The Princess would have interposed, but the Count held her back. He stepped up to his nephew with an air of authority.

"That is for me to decide, and not for you. Our departure has been fixed for today. I consider it necessary, and with that all is said. If I have to submit each of my orders to your approval, or to make them subservient to your jealous caprices, it will be better that you should not go with me at all. I exact from you the obedience you have sworn to your leader. You will either follow me this very hour or, take my word for it, I will exclude you from every post where I have power to command. You have the choice."

"He will follow you, Bronislaus," said the Princess, with sombre earnest. "He will follow you, or he will cease to be my son. Decide, Leo. Your uncle will keep his word."

Leo stood battling with himself. His uncle's words, his mother's imperious looks, would probably have remained powerless in presence of his jealousy, now so violently aroused; but he saw that Wanda shrank from him. He knew that by staying he should incur her contempt, and that thought turned the scale. He rushed to her, and took her hand.

"I will go," he gasped; "but promise me that you will avoid Wilicza during my absence, and only see my mother at Rakowicz--above all, that you will keep at a distance from Waldemar."
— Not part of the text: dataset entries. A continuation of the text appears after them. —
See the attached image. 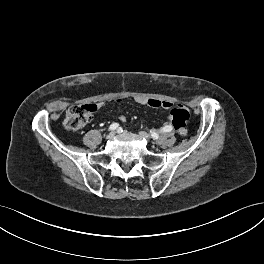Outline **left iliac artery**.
Masks as SVG:
<instances>
[{
	"mask_svg": "<svg viewBox=\"0 0 264 264\" xmlns=\"http://www.w3.org/2000/svg\"><path fill=\"white\" fill-rule=\"evenodd\" d=\"M172 130V126H165L161 129V132H170ZM152 133V132H151Z\"/></svg>",
	"mask_w": 264,
	"mask_h": 264,
	"instance_id": "obj_1",
	"label": "left iliac artery"
}]
</instances>
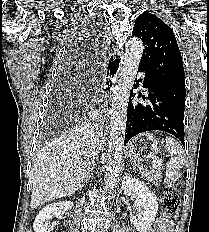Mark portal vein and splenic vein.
<instances>
[{"instance_id":"1","label":"portal vein and splenic vein","mask_w":209,"mask_h":232,"mask_svg":"<svg viewBox=\"0 0 209 232\" xmlns=\"http://www.w3.org/2000/svg\"><path fill=\"white\" fill-rule=\"evenodd\" d=\"M163 159H154L153 162H152V166L153 167H156L157 165H161V162H162Z\"/></svg>"}]
</instances>
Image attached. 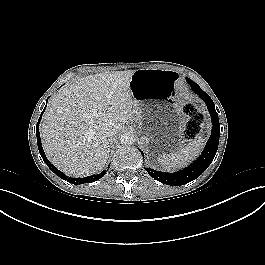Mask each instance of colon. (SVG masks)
I'll return each instance as SVG.
<instances>
[{
    "instance_id": "5ec220e1",
    "label": "colon",
    "mask_w": 265,
    "mask_h": 265,
    "mask_svg": "<svg viewBox=\"0 0 265 265\" xmlns=\"http://www.w3.org/2000/svg\"><path fill=\"white\" fill-rule=\"evenodd\" d=\"M181 110L182 113L188 117L184 130V137L186 139H193L201 132L204 115L195 105L189 102L183 103L181 105Z\"/></svg>"
}]
</instances>
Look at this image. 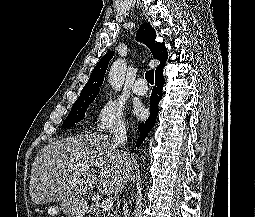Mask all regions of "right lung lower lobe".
<instances>
[{"instance_id": "right-lung-lower-lobe-1", "label": "right lung lower lobe", "mask_w": 255, "mask_h": 217, "mask_svg": "<svg viewBox=\"0 0 255 217\" xmlns=\"http://www.w3.org/2000/svg\"><path fill=\"white\" fill-rule=\"evenodd\" d=\"M155 86L152 90L151 101H150V116L145 121L138 126V130L141 134L140 138L137 140L136 146L139 148L141 143L144 141L150 130L153 128L157 115H158V103L162 98V89L164 85L163 71L156 74Z\"/></svg>"}]
</instances>
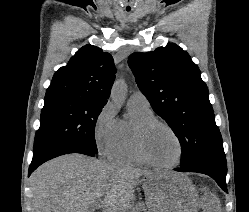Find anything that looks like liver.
Wrapping results in <instances>:
<instances>
[{"mask_svg":"<svg viewBox=\"0 0 249 212\" xmlns=\"http://www.w3.org/2000/svg\"><path fill=\"white\" fill-rule=\"evenodd\" d=\"M174 172H147L138 168L111 166L82 154H67L39 166L30 178L33 212H95L101 202L103 212H127L134 198V188L141 176L147 196L162 198ZM103 198V200H101ZM204 212H220L217 196H203L199 202ZM150 210L160 212V200L149 202Z\"/></svg>","mask_w":249,"mask_h":212,"instance_id":"6515ba94","label":"liver"}]
</instances>
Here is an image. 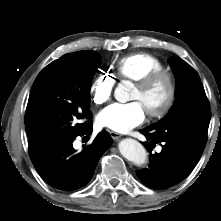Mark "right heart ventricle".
<instances>
[{"label":"right heart ventricle","instance_id":"e07e8e85","mask_svg":"<svg viewBox=\"0 0 221 221\" xmlns=\"http://www.w3.org/2000/svg\"><path fill=\"white\" fill-rule=\"evenodd\" d=\"M115 68L120 78L137 81L152 71L163 69L164 64L160 58L152 54L138 52L120 58Z\"/></svg>","mask_w":221,"mask_h":221}]
</instances>
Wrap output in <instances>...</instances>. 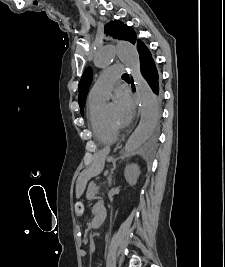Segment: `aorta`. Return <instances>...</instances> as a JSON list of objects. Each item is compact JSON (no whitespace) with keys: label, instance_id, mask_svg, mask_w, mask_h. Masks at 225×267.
I'll use <instances>...</instances> for the list:
<instances>
[{"label":"aorta","instance_id":"1","mask_svg":"<svg viewBox=\"0 0 225 267\" xmlns=\"http://www.w3.org/2000/svg\"><path fill=\"white\" fill-rule=\"evenodd\" d=\"M115 55L124 63L132 75L141 103L140 122L124 147V154L128 155L138 149L150 136L157 122V101L141 74L139 53L133 44L120 41L116 45L103 46L96 52L94 64L98 68H105L110 65Z\"/></svg>","mask_w":225,"mask_h":267}]
</instances>
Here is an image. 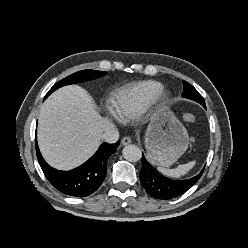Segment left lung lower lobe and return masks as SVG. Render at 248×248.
<instances>
[{
  "instance_id": "0a47b994",
  "label": "left lung lower lobe",
  "mask_w": 248,
  "mask_h": 248,
  "mask_svg": "<svg viewBox=\"0 0 248 248\" xmlns=\"http://www.w3.org/2000/svg\"><path fill=\"white\" fill-rule=\"evenodd\" d=\"M206 108V106H204ZM204 169L195 177L187 180H171L161 175L142 157L140 181L146 192L157 199H172L191 188L201 177Z\"/></svg>"
}]
</instances>
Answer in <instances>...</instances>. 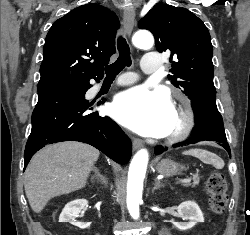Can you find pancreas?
I'll use <instances>...</instances> for the list:
<instances>
[{
    "mask_svg": "<svg viewBox=\"0 0 250 235\" xmlns=\"http://www.w3.org/2000/svg\"><path fill=\"white\" fill-rule=\"evenodd\" d=\"M199 182H200V178L195 177V178H194V182H193L192 184H187L186 186L192 185V187H195L196 185L199 184Z\"/></svg>",
    "mask_w": 250,
    "mask_h": 235,
    "instance_id": "cf45deb5",
    "label": "pancreas"
}]
</instances>
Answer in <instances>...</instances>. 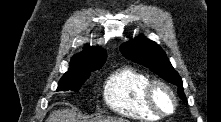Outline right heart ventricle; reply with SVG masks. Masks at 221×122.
<instances>
[{
	"mask_svg": "<svg viewBox=\"0 0 221 122\" xmlns=\"http://www.w3.org/2000/svg\"><path fill=\"white\" fill-rule=\"evenodd\" d=\"M150 81L148 75L131 66L113 71L106 79L103 97L115 113L134 119L155 121L160 118L147 105L144 90Z\"/></svg>",
	"mask_w": 221,
	"mask_h": 122,
	"instance_id": "1",
	"label": "right heart ventricle"
}]
</instances>
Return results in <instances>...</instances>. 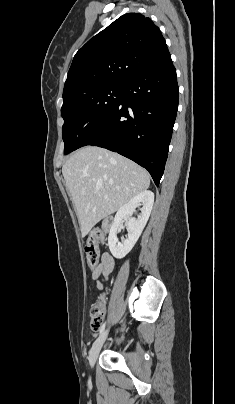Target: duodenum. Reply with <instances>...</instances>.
<instances>
[{"mask_svg":"<svg viewBox=\"0 0 235 404\" xmlns=\"http://www.w3.org/2000/svg\"><path fill=\"white\" fill-rule=\"evenodd\" d=\"M113 224V220L111 218H105L103 220V228L105 230H109Z\"/></svg>","mask_w":235,"mask_h":404,"instance_id":"duodenum-1","label":"duodenum"}]
</instances>
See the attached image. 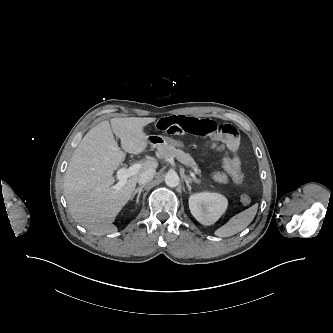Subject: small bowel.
<instances>
[{
	"mask_svg": "<svg viewBox=\"0 0 333 333\" xmlns=\"http://www.w3.org/2000/svg\"><path fill=\"white\" fill-rule=\"evenodd\" d=\"M155 129L174 136L191 134L207 137L211 141L224 146L232 155L237 166L241 167V160L237 154L239 136L236 128L230 124H218L207 118H196L185 115L165 116L154 123ZM214 180L227 183L228 175L224 171L214 173Z\"/></svg>",
	"mask_w": 333,
	"mask_h": 333,
	"instance_id": "obj_1",
	"label": "small bowel"
}]
</instances>
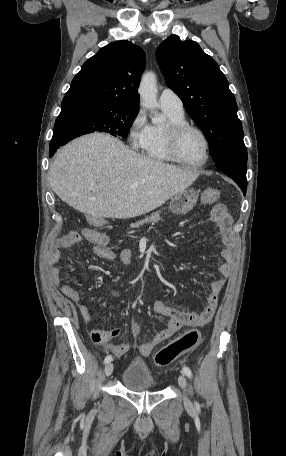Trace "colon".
<instances>
[{
  "mask_svg": "<svg viewBox=\"0 0 286 456\" xmlns=\"http://www.w3.org/2000/svg\"><path fill=\"white\" fill-rule=\"evenodd\" d=\"M220 196L217 189H208L203 193L202 201L210 204L216 201ZM79 233L76 232V235ZM201 342V334L198 330H191L177 337L165 347L161 348L155 355V363L164 367L174 362L179 356L187 353L197 347ZM142 354L148 353V347L144 346Z\"/></svg>",
  "mask_w": 286,
  "mask_h": 456,
  "instance_id": "obj_1",
  "label": "colon"
}]
</instances>
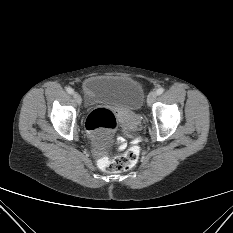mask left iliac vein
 Returning <instances> with one entry per match:
<instances>
[{
  "label": "left iliac vein",
  "instance_id": "left-iliac-vein-1",
  "mask_svg": "<svg viewBox=\"0 0 233 233\" xmlns=\"http://www.w3.org/2000/svg\"><path fill=\"white\" fill-rule=\"evenodd\" d=\"M156 97H157V92L151 91L147 98V104L151 105L156 100Z\"/></svg>",
  "mask_w": 233,
  "mask_h": 233
}]
</instances>
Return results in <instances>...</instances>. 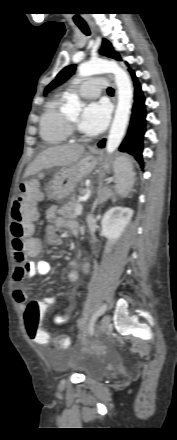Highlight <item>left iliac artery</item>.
Instances as JSON below:
<instances>
[{
	"mask_svg": "<svg viewBox=\"0 0 177 440\" xmlns=\"http://www.w3.org/2000/svg\"><path fill=\"white\" fill-rule=\"evenodd\" d=\"M105 310H106V305H103V306L100 307V309H98V310L93 314V316L91 317L90 322H89V325H88V330H89L90 335H93V333H94V324H95V321L97 320V318H98L100 315H102V314L105 312Z\"/></svg>",
	"mask_w": 177,
	"mask_h": 440,
	"instance_id": "obj_1",
	"label": "left iliac artery"
}]
</instances>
"I should have done that without any promise," replied Wanda, more gently. "You forget that it was my refusal to remain at Wilicza which led to this outburst of most groundless jealousy on your part."
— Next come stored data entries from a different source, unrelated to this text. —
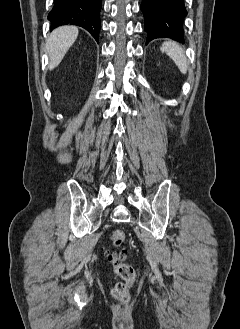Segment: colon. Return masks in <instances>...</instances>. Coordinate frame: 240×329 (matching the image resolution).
Wrapping results in <instances>:
<instances>
[{
  "label": "colon",
  "instance_id": "1",
  "mask_svg": "<svg viewBox=\"0 0 240 329\" xmlns=\"http://www.w3.org/2000/svg\"><path fill=\"white\" fill-rule=\"evenodd\" d=\"M110 238L115 247H120L125 240V233L122 230H115L111 233ZM128 253L126 249H122L117 253L108 254L109 262L121 278V281L113 288V295L122 301H127L129 299V290L136 277L134 268L122 262V260L127 257Z\"/></svg>",
  "mask_w": 240,
  "mask_h": 329
}]
</instances>
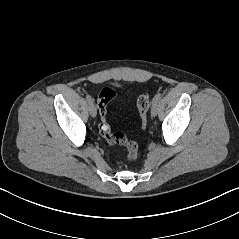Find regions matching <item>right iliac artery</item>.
<instances>
[{"mask_svg":"<svg viewBox=\"0 0 239 239\" xmlns=\"http://www.w3.org/2000/svg\"><path fill=\"white\" fill-rule=\"evenodd\" d=\"M86 100L88 101L89 104L93 103V99L90 95H86Z\"/></svg>","mask_w":239,"mask_h":239,"instance_id":"82829eb1","label":"right iliac artery"}]
</instances>
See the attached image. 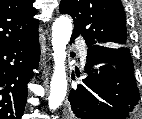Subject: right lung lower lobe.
I'll use <instances>...</instances> for the list:
<instances>
[{
    "label": "right lung lower lobe",
    "instance_id": "obj_1",
    "mask_svg": "<svg viewBox=\"0 0 142 119\" xmlns=\"http://www.w3.org/2000/svg\"><path fill=\"white\" fill-rule=\"evenodd\" d=\"M39 57L38 32L27 40L0 48V119H21L27 84Z\"/></svg>",
    "mask_w": 142,
    "mask_h": 119
}]
</instances>
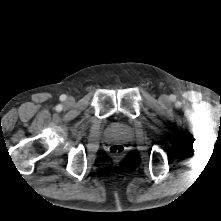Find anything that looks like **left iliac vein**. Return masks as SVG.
<instances>
[{"instance_id": "1", "label": "left iliac vein", "mask_w": 221, "mask_h": 221, "mask_svg": "<svg viewBox=\"0 0 221 221\" xmlns=\"http://www.w3.org/2000/svg\"><path fill=\"white\" fill-rule=\"evenodd\" d=\"M168 100H169V98H168L166 95H162V96L160 97V102H161V103H167Z\"/></svg>"}]
</instances>
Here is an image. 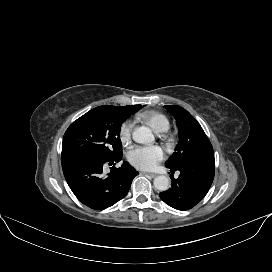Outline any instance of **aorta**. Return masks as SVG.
Instances as JSON below:
<instances>
[{
	"label": "aorta",
	"instance_id": "obj_1",
	"mask_svg": "<svg viewBox=\"0 0 272 272\" xmlns=\"http://www.w3.org/2000/svg\"><path fill=\"white\" fill-rule=\"evenodd\" d=\"M154 139V135L149 127L140 126L133 132V140L137 143L148 144L152 143ZM153 184L158 191H166L169 188L170 181L168 177L160 175L154 179Z\"/></svg>",
	"mask_w": 272,
	"mask_h": 272
}]
</instances>
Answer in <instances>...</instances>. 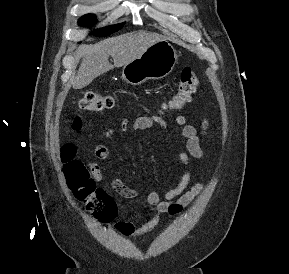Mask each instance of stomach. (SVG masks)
I'll list each match as a JSON object with an SVG mask.
<instances>
[{
    "label": "stomach",
    "mask_w": 289,
    "mask_h": 274,
    "mask_svg": "<svg viewBox=\"0 0 289 274\" xmlns=\"http://www.w3.org/2000/svg\"><path fill=\"white\" fill-rule=\"evenodd\" d=\"M177 58L174 47L168 41L160 40L123 66L122 79L131 85L162 79L172 72Z\"/></svg>",
    "instance_id": "stomach-1"
}]
</instances>
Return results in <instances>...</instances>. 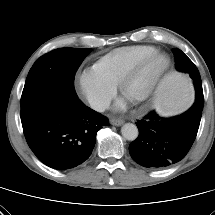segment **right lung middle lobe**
<instances>
[{
    "label": "right lung middle lobe",
    "mask_w": 215,
    "mask_h": 215,
    "mask_svg": "<svg viewBox=\"0 0 215 215\" xmlns=\"http://www.w3.org/2000/svg\"><path fill=\"white\" fill-rule=\"evenodd\" d=\"M90 48H59L41 56L30 69L21 96L22 126L49 103L74 94V76Z\"/></svg>",
    "instance_id": "obj_1"
}]
</instances>
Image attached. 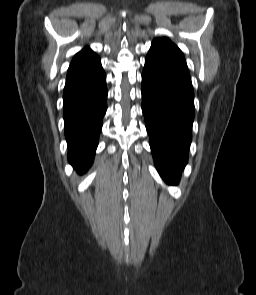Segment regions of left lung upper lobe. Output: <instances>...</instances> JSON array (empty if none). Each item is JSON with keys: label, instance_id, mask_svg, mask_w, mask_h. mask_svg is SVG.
I'll return each instance as SVG.
<instances>
[{"label": "left lung upper lobe", "instance_id": "5c2ea615", "mask_svg": "<svg viewBox=\"0 0 256 295\" xmlns=\"http://www.w3.org/2000/svg\"><path fill=\"white\" fill-rule=\"evenodd\" d=\"M145 63L191 79L183 53L167 38L152 41Z\"/></svg>", "mask_w": 256, "mask_h": 295}]
</instances>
Leo drew a breath of relief at the thought. Yes, it was true. She had refused, peremptorily refused to remain under the same roof with his brother.
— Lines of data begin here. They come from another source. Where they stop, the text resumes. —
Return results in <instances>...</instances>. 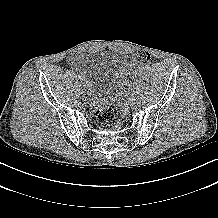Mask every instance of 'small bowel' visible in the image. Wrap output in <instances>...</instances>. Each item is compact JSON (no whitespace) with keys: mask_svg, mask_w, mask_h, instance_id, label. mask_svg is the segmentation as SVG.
<instances>
[{"mask_svg":"<svg viewBox=\"0 0 218 218\" xmlns=\"http://www.w3.org/2000/svg\"><path fill=\"white\" fill-rule=\"evenodd\" d=\"M68 63L72 66H75L77 64V57L71 55L70 57H68Z\"/></svg>","mask_w":218,"mask_h":218,"instance_id":"1","label":"small bowel"}]
</instances>
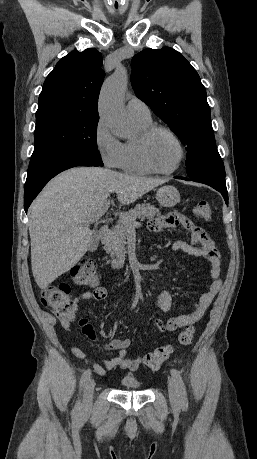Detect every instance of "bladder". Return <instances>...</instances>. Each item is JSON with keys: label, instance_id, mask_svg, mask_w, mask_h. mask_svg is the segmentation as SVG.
Masks as SVG:
<instances>
[{"label": "bladder", "instance_id": "bladder-1", "mask_svg": "<svg viewBox=\"0 0 257 459\" xmlns=\"http://www.w3.org/2000/svg\"><path fill=\"white\" fill-rule=\"evenodd\" d=\"M120 385L124 390L130 391H137L142 387V384L133 376H123L120 379Z\"/></svg>", "mask_w": 257, "mask_h": 459}]
</instances>
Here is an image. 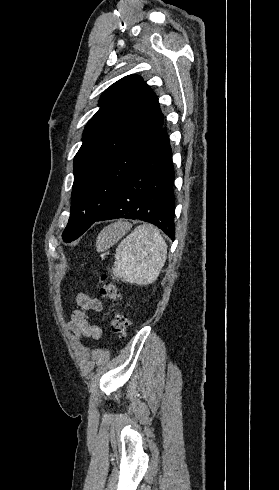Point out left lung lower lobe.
Listing matches in <instances>:
<instances>
[{
    "label": "left lung lower lobe",
    "instance_id": "0a47b994",
    "mask_svg": "<svg viewBox=\"0 0 279 490\" xmlns=\"http://www.w3.org/2000/svg\"><path fill=\"white\" fill-rule=\"evenodd\" d=\"M174 169L166 128L147 145L125 178L110 207L97 219H139L156 225L172 240Z\"/></svg>",
    "mask_w": 279,
    "mask_h": 490
}]
</instances>
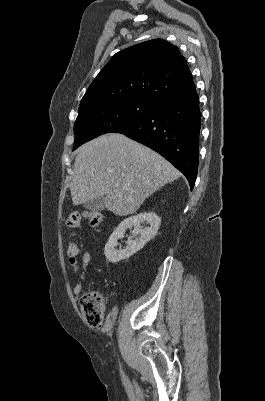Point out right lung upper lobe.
<instances>
[{
  "label": "right lung upper lobe",
  "instance_id": "1",
  "mask_svg": "<svg viewBox=\"0 0 265 401\" xmlns=\"http://www.w3.org/2000/svg\"><path fill=\"white\" fill-rule=\"evenodd\" d=\"M194 86L178 47L154 39L116 53L89 86L80 106L103 99L142 98L161 102Z\"/></svg>",
  "mask_w": 265,
  "mask_h": 401
}]
</instances>
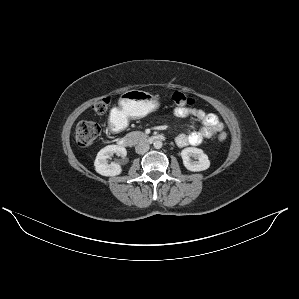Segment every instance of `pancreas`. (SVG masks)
Returning <instances> with one entry per match:
<instances>
[{"mask_svg": "<svg viewBox=\"0 0 299 299\" xmlns=\"http://www.w3.org/2000/svg\"><path fill=\"white\" fill-rule=\"evenodd\" d=\"M128 136L133 137L136 141H142L147 138V135L140 131L131 132Z\"/></svg>", "mask_w": 299, "mask_h": 299, "instance_id": "cf45deb5", "label": "pancreas"}]
</instances>
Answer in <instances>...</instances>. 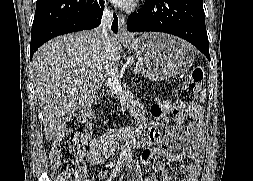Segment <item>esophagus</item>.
<instances>
[{
  "label": "esophagus",
  "mask_w": 253,
  "mask_h": 181,
  "mask_svg": "<svg viewBox=\"0 0 253 181\" xmlns=\"http://www.w3.org/2000/svg\"><path fill=\"white\" fill-rule=\"evenodd\" d=\"M119 28H118V38L127 39L129 38V34L126 29V17L123 14H119Z\"/></svg>",
  "instance_id": "34e87169"
}]
</instances>
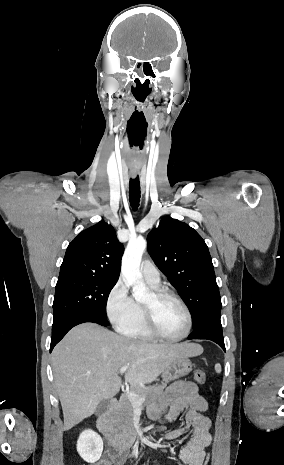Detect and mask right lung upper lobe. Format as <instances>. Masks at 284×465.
<instances>
[{"mask_svg":"<svg viewBox=\"0 0 284 465\" xmlns=\"http://www.w3.org/2000/svg\"><path fill=\"white\" fill-rule=\"evenodd\" d=\"M124 246L103 220L82 231L68 246L59 278L82 276L118 280Z\"/></svg>","mask_w":284,"mask_h":465,"instance_id":"cb5924a9","label":"right lung upper lobe"}]
</instances>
"You should have spoken more convincingly," he said, in a calmer tone. "Perhaps I may one day apologise for having wounded you--I cannot now, Wanda"--he pressed her hand convulsively in his. "I do not believe you could ever be guilty of such treason to me, to us all, as to love this Waldemar, our foe, our oppressor; but you ought not to feel any of this esteem, this admiration for him. It is bad enough that he should love you, and that I should know you to be within his reach."

"You will have some trouble with that hot-headed boy," said the Princess to her brother in a low voice. "He cannot comprehend the word 'discipline.'"

"He will learn it," replied the Count with quiet firmness; "and now good-bye, Hedwiga. We must be gone."